En récit choral qu'il est , de nombreux personnages à la personnalité excentrique se croisent et s'éloignent en permanence, avec leur propre trames et objectifs personnels. Dans une véritable foire aux quiproquo, certains antagonistes se révèlent être des alliés, les protagonistes meurent puis revivent... Ce "chaos organisé" évolue sur plusieurs mondes : celui des Mages, celui des humains, et l'enfer, lieu des diables. Tout ce beau monde va donc vivre de nombreuses aventures, autant improbables que dangereuses, évoluant dans un univers régit par la magie et la violence, au sein d'un univers steampunk/fantasy/post apo/underground complètement hors normes. Mais ici, cette violence est stylisée et normalisée, conférant une noirceur jubilatoire tant graphique que narrative. Il faut dire que Hayashida prend un malin plaisir à donner la mort à tout va, avec une frénésie unique en son genre, et un trait à l'encontre des codes habituels (le fait de laisser les tracés de ses croquis sur le produit fini, l'aspect très crade de ses environnements, son trait chargé...).
Même l'usage de la magie est atypique, avec un fonctionnement extrêmement organique, lié à la chair même des mages, et dont le produit brut est une sorte de fumée noire épaisse et dense qui sort de leur corps. L'autrice va même jusqu'à évoquer ces particules comme une forme de pollution, dont les dépôts contamine joyeusement Hole. Car oui, dans Dorohedoro, les mages sont très certainement les pires personnes à croiser au détour d'une rue, tant il se joue de la morale et d'un usage respectueux de leur pouvoirs, préférant plutôt s'épandre en meurtres, transformations gratuites et autres horreurs magiques innommables.

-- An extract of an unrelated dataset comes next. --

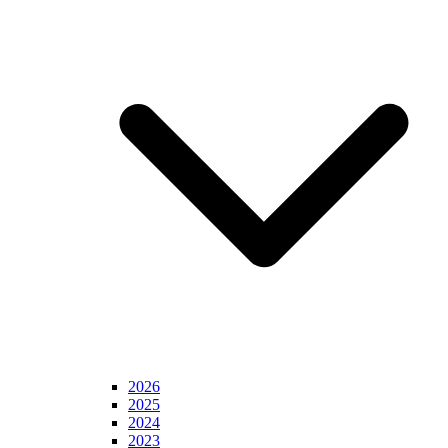
2026
2025
2024
2023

Chaque ruelles, chaque bâtiments suintent la fumée et la crasse, dite crasse dans laquelle patauge l'espèce humaine en permanence, tenant de survivre à la sournoiserie des mages. C'est dans ce tourbillon de violence graphique et organique, dans ce dépotoir crasseux et étouffant, qu'évolue notre bande d'allumés. Dorohedoro s'impose ainsi comme bien davantage qu'une référence du manga : œuvre hybride à la patte unique avec un univers mêlant divers influences, cette création de Hayashida montre un talent certain à concevoir un univers aux lois à part, à la confluence de plusieurs styles.